Le’Veon Bell carries Sparty; Mt. Pleasant is the move.

Michigan St. running back Le’Veon Bell hurdles a Boise St. defender in Sparty’s season/home opener.

I figured that Michigan State’s 2012 season opener against Boise State would be no cakewalk. I just didn’t count on MSU’s offensive line and new QB Andrew Maxwell playing as poorly as they did. Without 44 carries, 210 yards and 2 TDs from RB Le’Veon Bell along with a stifling defense, the Spartans would have certainly lost, although BSU wasn’t very impressive.

The Spartans returned only 4 starters on offense, all on the offensive line. Common sense would tell you that if there was any clear offensive strength, it would be on the offensive line. Yet, the Boise St. defense gave Maxwell fits all game long. Maxwell constantly found himself being pressured and blitzed and didn’t always handle it well. He threw 3 interceptions, including one that was returned for a touchdown, but only the first wasn’t his fault.

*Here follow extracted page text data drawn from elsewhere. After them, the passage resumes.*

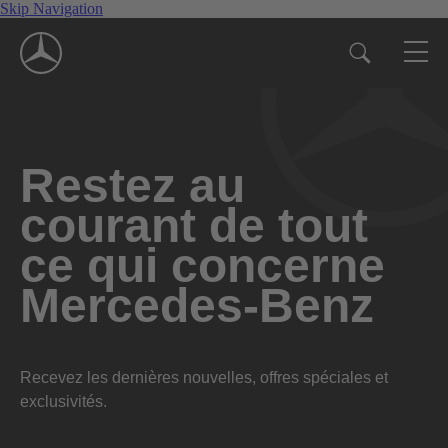
Skip Navigation
Restez au
courant de tout
ce qui concerne
Mercedes-Benz
Recevez les dernières nouvelles, offres spéciales et
exclusivités.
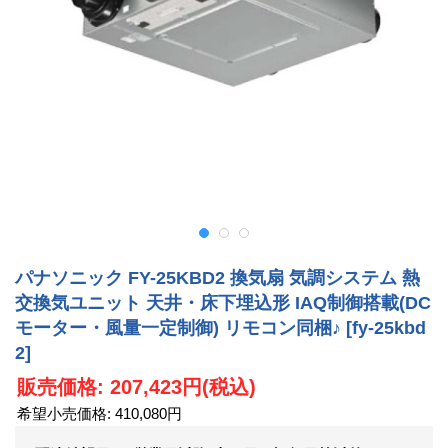
パナソニック FY-25KBD2 換気扇 気調システム 熱
交換気ユニット 天井・床下埋込形 IAQ制御搭載(DC
モーター・風量一定制御) リモコン同梱♪
[fy-25kbd
2]
販売価格
:
207,423円
(税込)
希望小売価格
:
410,080円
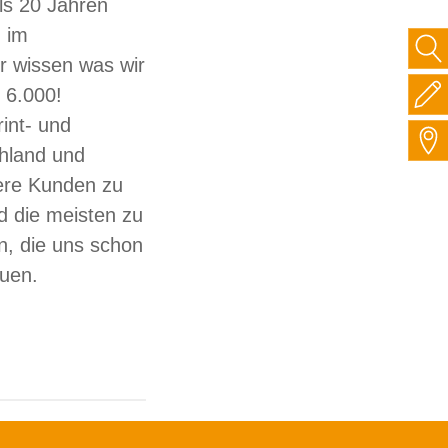
ls 20 Jahren
 im
ir wissen was wir
 6.000!
int- und
hland und
sere Kunden zu
d die meisten zu
, die uns schon
auen.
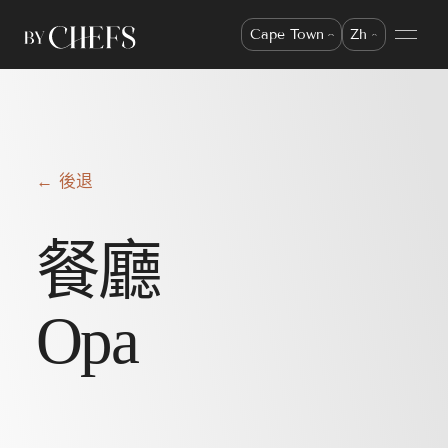
Cape Town
Zh
← 後退
餐廳
Opa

His receivers weren’t much better, dropping a few balls and even putting one on the turf. Luckily, there was Le’Veon Bell. The 245-lb bulldozer who I thought should have started over 2012 NFL Draft pick and former Spartan Edwin Baker in 2011 was a man among boys once the two teams settled in. Bell was not a one-dimensional back, either. He also had 6 catches for 55 yards and threw arguably the most important block during the entire game. With MSU down 13-10 with 9:20 left in the fourth quarter and facing 3rd and 6 from the Broncos’ 25, Bell picked up a blindside blitzer, allowing Maxwell to find tight end Dion Sims for an 18-yard gain. Bell scored on a 5-yard TD run two plays later to put Sparty ahead for good, 17-13.

With former Bronco Kellen Moore, the FBS’ winningest quarterback watching from the sidelines as a spectator, there wasn’t much his replacement, Joe Southwick could do. While the Spartans didn’t manage to once sack Southwick, they did pick him off once and force him to complete barely more than half of his passes. With the way the Spartans’ D played all game, Southwick was at a serious disadvantage. BSU rushed the ball 24 times for only 37 yards and finished with a mere 206 yards of total offense.

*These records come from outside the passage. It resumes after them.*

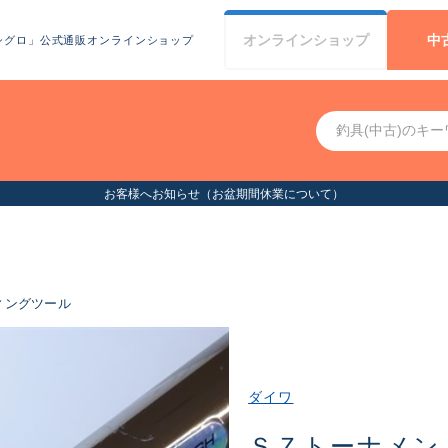
オンライン
ショップ
中
シグロ」公式通販オンラインショップ
お客様へお知らせ（お盆期間休業について）
ィングツール
ダイワ
ＳＺトーナメン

I fully expected Sparty to have some problems on offense, especially early. In the beginning of the game, their offense looked discombobulated. Between a stalled attack and untimely penalties-like a late hit penalty on the punter-it looked as if the Broncos would come into Spartan Stadium and steal a win away. Luckily for MSU, Le’Veon Bell got better as the game progressed and even carried the ball 13 times in the fourth quarter.

Michigan State (1-0, 0-0 Away) at Central Michigan (1-0, 0-0 Home), 2:30 PM CT

Now 11th-ranked Michigan State will make the trip from East Lansing to Mt. Pleasant, MI to face the Central Michigan Chippewas, who they beat 45-7 last year. Former MSU quarterback Dan Enos has been the CMU football head coach since 2010, and would obviously like to lead the home team to a repeat of 2009, when the Dan Lefevour-led Chippewas went to East Lansing and upset MSU, 29-27. CMU is coming off a season-opening road win over Southeast Missouri State, 38-27. Junior RB Zurlon Tipton rushed for 180 yards and 3 scores, but Central had to score the final 14 points of the game to secure the win.

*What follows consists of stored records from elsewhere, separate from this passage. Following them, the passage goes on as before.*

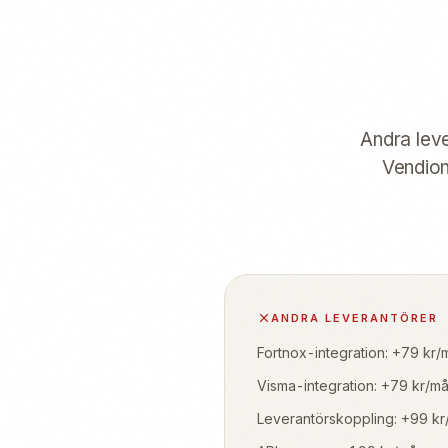
Andra leve
Vendion 
ANDRA LEVERANTÖRER
Fortnox-integration: +79 kr/
Visma-integration: +79 kr/m
Leverantörskoppling: +99 k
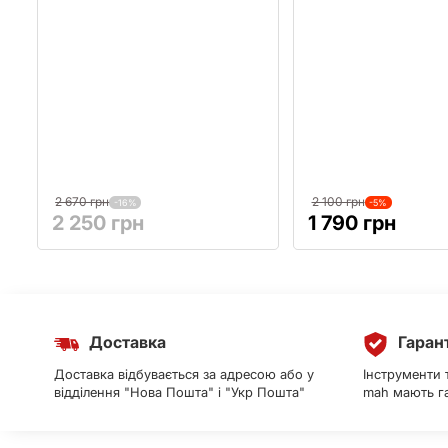
2 670 грн
2 100 грн
-16%
-5%
2 250 грн
1 790 грн
Доставка
Гаран
Доставка відбувається за адресою або у
Інструменти 
відділення "Нова Пошта" і "Укр Пошта"
mah мають га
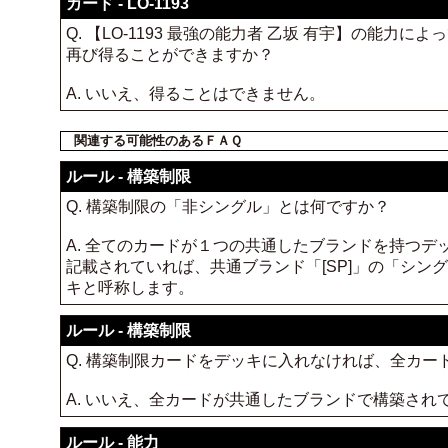
カード - LO-1193
Q. 【LO-1193 最強の能力者 乙坂 有宇】の能力に
再び得ることができますか？
A. いいえ、得ることはできません。
関連する可能性のあるＦＡＱ
ルール - 構築制限
Q. 構築制限の「非シングル」とは何ですか？
A. 全てのカードが１つの共通したブランドを持つデ
記載されていれば、共通ブランド「[SP]」の「シ
キと呼称します。
ルール - 構築制限
Q. 構築制限カードをデッキに入れなければ、全カ
A. いいえ、全カードが共通したブランドで構築さ
ルール - 能力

Like I assumed Sparty would come out a bit flat in the opener, I also figured they’d come out and basically steamroll Central Michigan in the next tilt. Hopefully, the offensive line does a better job of creating holes for Bell and giving Maxwell enough time to go through progression and find open targets downfield. Defensive end William Gholston was a problem at times last Friday and he needs to be a force today, along with linebacker Max Bullough. Not being penalized 10 times for 90 yards would also prove beneficial to Sparty’s cause, too. Central Michigan isn’t on my radar, but I’ll go out on a limb and say that good teams generally don’t struggle with Southeast Missouri State, at home or not. MSU should walk in this one, 42-14.